Now: for some super obscure reason I cannot understand, if you edit the batch file and save it while the batch is running, the damn thing wipes the ENTIRE disk clean.
Does anyone more knowledgeable have any idea why the heck does happens?


----------



## blobster21 (Aug 23, 2016)

First time i hear someone editing a running batch file, but since it's possible, why not 

What are the modifications you brought to this script when the recursive erase spread to the entire disk ?


----------



## Octopuss (Aug 23, 2016)

That's the most bizarre thing - I didn't touch the deletion commands at all.


----------



## blobster21 (Aug 23, 2016)

did you see this answer taken from stackoverflow ? :



> The command interpreter remembers the line position it's at in the batch file. As long as you modify the batch file after the current executing line position you'll be fine.
> 
> If you modify it before then it will start doing strange things (repeating commands etc..)


----------



## blobster21 (Aug 23, 2016)

and also



> Actually, what it will do is the parser pointer will stay at the same index in the file, so adding/removing text before the index will shift what's under the instruction pointer. Weird things happen, indeed



that must be the culprit  (that calls for troubles)


----------



## Octopuss (Aug 23, 2016)

I still don't really understand why the damn thing decided to wipe the entire disk rather than, I don't know, re-wiping the folder in question again.
But it was a costy lesson - I lost 3 years worth of registry tweaks I used to apply to Windows images during installation, because for some weird reason the files were wiped so clean I couldn't even find them with recovery tool. Plus I had no backups of anything despite having 4TB space in the NAS.... (yes I am a retard)


----------



## W1zzard (Aug 23, 2016)

Slightly OT but won't rd /s /q do what you want?


----------



## blobster21 (Aug 23, 2016)

somehow the script instructions became unclear after you modified it on the fly, and the former command "mutated" into something more destructive.

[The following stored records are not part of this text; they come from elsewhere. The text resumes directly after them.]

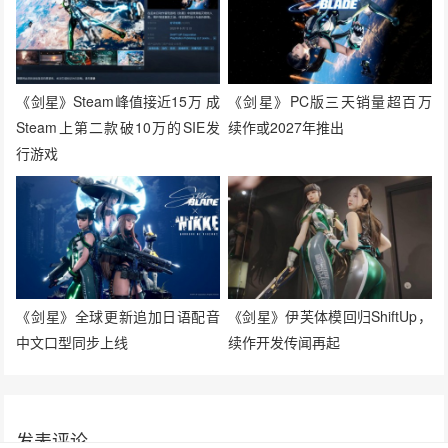
《剑星》Steam峰值接近15万 成
《剑星》PC版三天销量超百万
Steam上第二款破10万的SIE发
续作或2027年推出
行游戏
《剑星》全球更新追加日语配音
《剑星》伊芙体模回归ShiftUp，
中文口型同步上线
续作开发传闻再起
发表评论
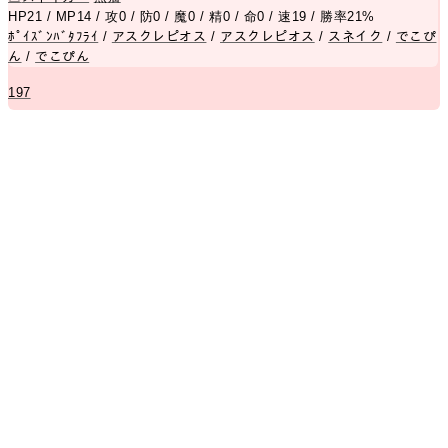
HP21 / MP14 / 攻0 / 防0 / 魔0 / 精0 / 命0 / 速19 / 勝率21%
ﾎﾟｲｽﾞﾝﾊﾞﾀﾌﾗｲ
/
アスクレピオス
/
アスクレピオス
/
スネイク
/
でこぴ
ん
/
でこぴん
197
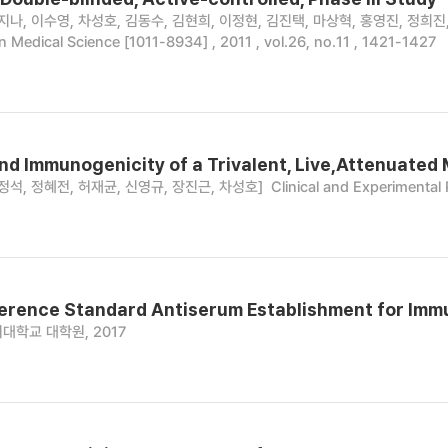
지나, 이수영, 차성호, 김동수, 김현희, 이정현, 김진택, 마상혁, 홍영진, 정희진
n Medical Science [1011-8934] , 2011 , vol.26, no.11 , 1421-1427
nd Immunogenicity of a Trivalent, Live,Attenuated
정석, 정혜전, 허재균, 신영규, 장진근, 차성호]
Clinical and Experimental 
erence Standard Antiserum Establishment for Immu
대학교 대학원, 2017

As to why your recovery tool couldn't revive the deleted files, i think this recursive deletion gone crazy acted like a cut & paste, where all former files cease to exist on the source drive / partition.

You learned the hard way, sorry for this loss, it happened to all of us at some point


----------



## Octopuss (Aug 23, 2016)

W1zzard said:


> Slightly OT but won't rd /s /q do what you want?


I'll give it a shot once I backup (cough) all my stuff 
I wrote that part ages ago and never got back to it since.... it's most likely not ideal solution.



blobster21 said:


> As to why your recovery tool couldn't revive the deleted files, i think this recursive deletion gone crazy acted like a cut & paste, where all former files cease to exist on the source drive / partition.


That's probably true, because 17GB worth of Skyrim mods became garbage data and got moved into Lightroom's catalogue folders... it's a damn voodoo I'm telling you.


I need to figure out a way to find out what the reg tweaks were. Best I can think of is exporting the entire registry of my father in law's recently installed notebook, and comparing them with default installation. 200MB worth of plain text... FML.


----------



## Boosnie (Jun 5, 2017)

May I ask why one would still install win7 in mid 2017?


----------



## Kursah (Jun 6, 2017)

Boosnie said:


> May I ask why one would still install win7 in mid 2017?



Last post was August 23, 2016. Unless you're going to offer something useful to the thread, please refrain from thread necro-ing. Thanks!


----------